◆ **PROBLEM DESCRIPTION**
Leave every entry as it is and write the data out in full.

Data excerpts
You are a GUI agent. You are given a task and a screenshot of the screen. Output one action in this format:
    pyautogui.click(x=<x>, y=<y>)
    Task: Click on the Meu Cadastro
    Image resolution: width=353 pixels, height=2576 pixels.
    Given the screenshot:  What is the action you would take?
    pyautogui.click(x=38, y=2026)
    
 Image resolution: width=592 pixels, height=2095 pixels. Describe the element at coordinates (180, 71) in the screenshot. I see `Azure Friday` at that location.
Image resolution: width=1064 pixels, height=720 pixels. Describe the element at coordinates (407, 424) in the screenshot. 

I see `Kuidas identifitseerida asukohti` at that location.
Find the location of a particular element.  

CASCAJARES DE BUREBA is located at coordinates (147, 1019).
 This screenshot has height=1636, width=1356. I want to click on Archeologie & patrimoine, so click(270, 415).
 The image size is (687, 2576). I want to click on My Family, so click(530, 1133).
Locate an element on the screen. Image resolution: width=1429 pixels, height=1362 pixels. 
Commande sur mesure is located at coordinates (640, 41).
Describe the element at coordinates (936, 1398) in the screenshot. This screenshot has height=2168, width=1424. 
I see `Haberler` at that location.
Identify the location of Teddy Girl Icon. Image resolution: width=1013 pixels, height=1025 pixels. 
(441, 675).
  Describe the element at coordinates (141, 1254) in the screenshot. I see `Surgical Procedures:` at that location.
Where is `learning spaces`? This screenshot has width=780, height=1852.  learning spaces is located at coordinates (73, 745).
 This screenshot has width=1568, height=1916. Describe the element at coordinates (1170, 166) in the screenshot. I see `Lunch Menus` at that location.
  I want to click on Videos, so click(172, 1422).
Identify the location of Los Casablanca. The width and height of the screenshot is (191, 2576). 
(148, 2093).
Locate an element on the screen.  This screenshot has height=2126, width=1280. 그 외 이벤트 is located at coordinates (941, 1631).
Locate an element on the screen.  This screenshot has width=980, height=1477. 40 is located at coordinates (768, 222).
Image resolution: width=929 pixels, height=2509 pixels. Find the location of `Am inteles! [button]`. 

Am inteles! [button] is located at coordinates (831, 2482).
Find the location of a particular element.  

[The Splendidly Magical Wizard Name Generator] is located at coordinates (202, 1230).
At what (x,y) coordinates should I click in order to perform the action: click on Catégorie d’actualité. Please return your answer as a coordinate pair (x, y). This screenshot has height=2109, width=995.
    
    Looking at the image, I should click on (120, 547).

◆ **YOUR RESPONSE**
You are a GUI agent. You are given a task and a screenshot of the screen. Output one action in this format:
    pyautogui.click(x=<x>, y=<y>)
    Task: Click on the Meu Cadastro
    Image resolution: width=353 pixels, height=2576 pixels.
    Given the screenshot:  What is the action you would take?
    pyautogui.click(x=38, y=2026)
    
 Image resolution: width=592 pixels, height=2095 pixels. Describe the element at coordinates (180, 71) in the screenshot. I see `Azure Friday` at that location.
Image resolution: width=1064 pixels, height=720 pixels. Describe the element at coordinates (407, 424) in the screenshot. 

I see `Kuidas identifitseerida asukohti` at that location.
Find the location of a particular element.  

CASCAJARES DE BUREBA is located at coordinates (147, 1019).
 This screenshot has height=1636, width=1356. I want to click on Archeologie & patrimoine, so click(270, 415).
 The image size is (687, 2576). I want to click on My Family, so click(530, 1133).
Locate an element on the screen. Image resolution: width=1429 pixels, height=1362 pixels. 
Commande sur mesure is located at coordinates (640, 41).
Describe the element at coordinates (936, 1398) in the screenshot. This screenshot has height=2168, width=1424. 
I see `Haberler` at that location.
Identify the location of Teddy Girl Icon. Image resolution: width=1013 pixels, height=1025 pixels. 
(441, 675).
  Describe the element at coordinates (141, 1254) in the screenshot. I see `Surgical Procedures:` at that location.
Where is `learning spaces`? This screenshot has width=780, height=1852.  learning spaces is located at coordinates (73, 745).
 This screenshot has width=1568, height=1916. Describe the element at coordinates (1170, 166) in the screenshot. I see `Lunch Menus` at that location.
  I want to click on Videos, so click(172, 1422).
Identify the location of Los Casablanca. The width and height of the screenshot is (191, 2576). 
(148, 2093).
Locate an element on the screen.  This screenshot has height=2126, width=1280. 그 외 이벤트 is located at coordinates (941, 1631).
Locate an element on the screen.  This screenshot has width=980, height=1477. 40 is located at coordinates (768, 222).
Image resolution: width=929 pixels, height=2509 pixels. Find the location of `Am inteles! [button]`. 

Am inteles! [button] is located at coordinates (831, 2482).
Find the location of a particular element.  

[The Splendidly Magical Wizard Name Generator] is located at coordinates (202, 1230).
At what (x,y) coordinates should I click in order to perform the action: click on Catégorie d’actualité. Please return your answer as a coordinate pair (x, y). This screenshot has height=2109, width=995.
    
    Looking at the image, I should click on (120, 547).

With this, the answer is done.